Шрифт:
Интервал:
Закладка:
Но после нескольких подобных случаев труппа, точнее говоря, ее ведущие актеры оказались с Дальским во враждебных отношениях и, по предложению В. П. Далматова, решили объявить ему бойкот. Повод нашли ничтожный: кто-то сказал, что Дальский присвоил ценную трость. Впоследствии это не подтвердилось. Встретившись с Дальским, Далматов ему заявил, что коллектив александринцев не считает возможным продолжать с ним совместную службу. Тот выслушал его с иронической улыбкой и ответил: «Очень жаль, господа, труппочка-то была неплохая, но я вас не удерживаю». Повернулся и ушел.
После этого, являясь в театр, Дальский демонстративно здоровался за руку с рабочими сцены, пожарными, суфлером, актерами на выхода, но игнорировал премьеров.
Театральный критик Н. Н. Долгов, симпатизировавший Дальскому, рассказал, как он с группой гимназистов посетил больного артиста: «Он возлежал на высоких подушках и не скупился на ругань по адресу своих товарищей. Перед нами, в полном соответствии с общей молвой, было самое здоровое сочное нахальство, наглость, возведенная в культ и не знающая себе пределов»[117].
Совсем не отрицая дурных сторон характера Дальского: его грубости, несдержанности, нежелания считаться с мнением других, эгоцентризма, нельзя, однако, рассматривать его просто как дебошира. И как актер и как человек Дальский отличался сложностью, и об этом мы попытаемся рассказать.
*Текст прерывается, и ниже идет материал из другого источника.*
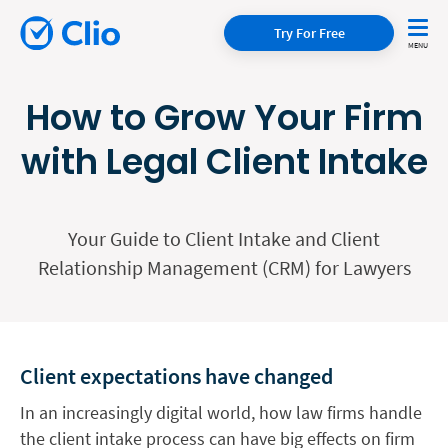
Try For Free
How to Grow Your Firm
with Legal Client Intake
Your Guide to Client Intake and Client
Relationship Management (CRM) for Lawyers
Client expectations have changed
In an increasingly digital world, how law firms handle
the client intake process can have big effects on firm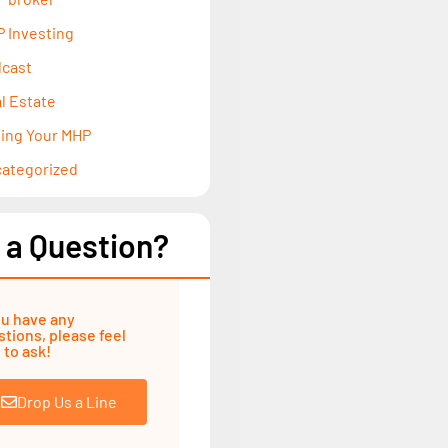
 Investing
cast
l Estate
ling Your MHP
ategorized
 a Question?
ou have any
tions, please feel
 to ask!
Drop Us a Line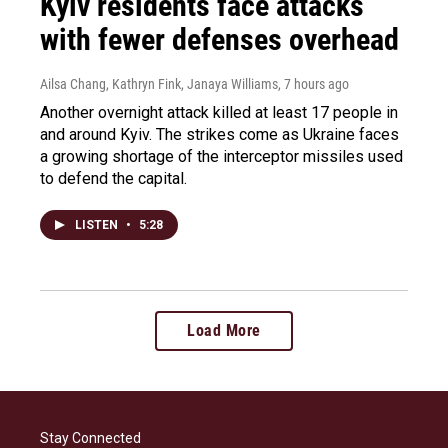
Kyiv residents face attacks
with fewer defenses overhead
Ailsa Chang, Kathryn Fink, Janaya Williams
, 7 hours ago
Another overnight attack killed at least 17 people in
and around Kyiv. The strikes come as Ukraine faces
a growing shortage of the interceptor missiles used
to defend the capital.
LISTEN
•
5:28
Load More
Stay Connected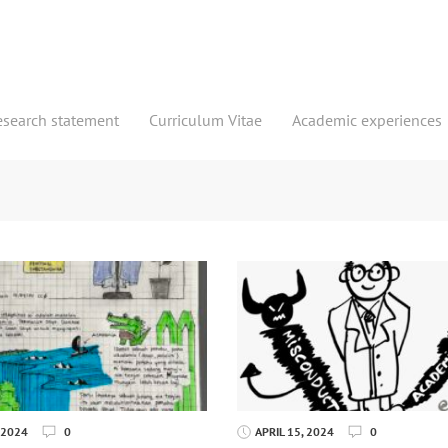
esearch statement
Curriculum Vitae
Academic experiences
 2024
0
APRIL 15, 2024
0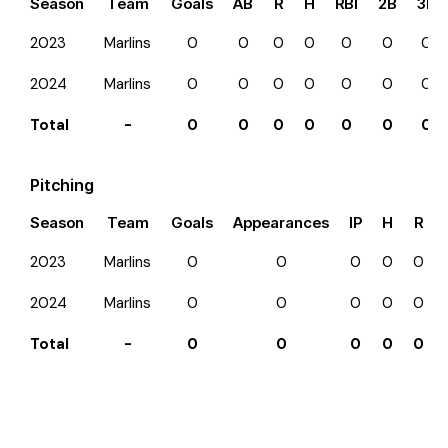
Season
Team
Goals
AB
R
H
RBI
2B
3B
2023
Marlins
0
0
0
0
0
0
0
2024
Marlins
0
0
0
0
0
0
0
Total
-
0
0
0
0
0
0
0
Pitching
Season
Team
Goals
Appearances
IP
H
R
2023
Marlins
0
0
0
0
0
2024
Marlins
0
0
0
0
0
Total
-
0
0
0
0
0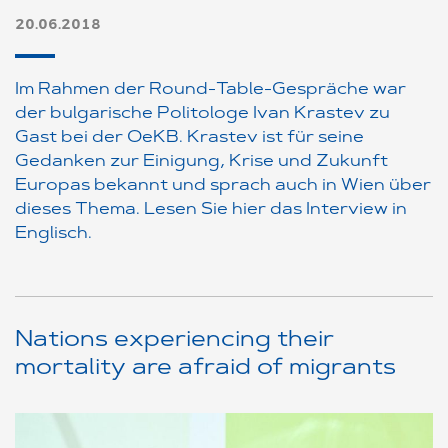
20.06.2018
Im Rahmen der Round-Table-Gespräche war
der bulgarische Politologe Ivan Krastev zu
Gast bei der OeKB. Krastev ist für seine
Gedanken zur Einigung, Krise und Zukunft
Europas bekannt und sprach auch in Wien über
dieses Thema. Lesen Sie hier das Interview in
Englisch.
Nations experiencing their
mortality are afraid of migrants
А. Р. Кугель, хорошо знавший Дальского, писал: «При всем великом беспутстве у Дальского было что-то детское: в губах! Как это ни неожиданно для многих, Дальский был способен к хорошим порывам, и душа его была далеко не мелкая». Да, он бывал и надменен и дерзок. «Но, — продолжал Кугель, — я его знавал и видел нередко очень простым, очень мягким, очень податливым»[118].
Один из немногих александринцев, Ю. М. Юрьев, отказавшийся поддерживать бойкот, полагал, что на характере Дальского сказались его детские и юношеские впечатления, то, что он не знал родительской ласки, тепла. И он, нуждаясь в семейном уюте, охотно посещал дом Юрьевых. Подружился Дальский с матушкой Юрьева, относился к ней с нежностью и почтением. «В нем были сильны и добрые начала, к которым он временами сильно тяготел и любил отдаваться им, и наряду с этим — преступная порочность»[119].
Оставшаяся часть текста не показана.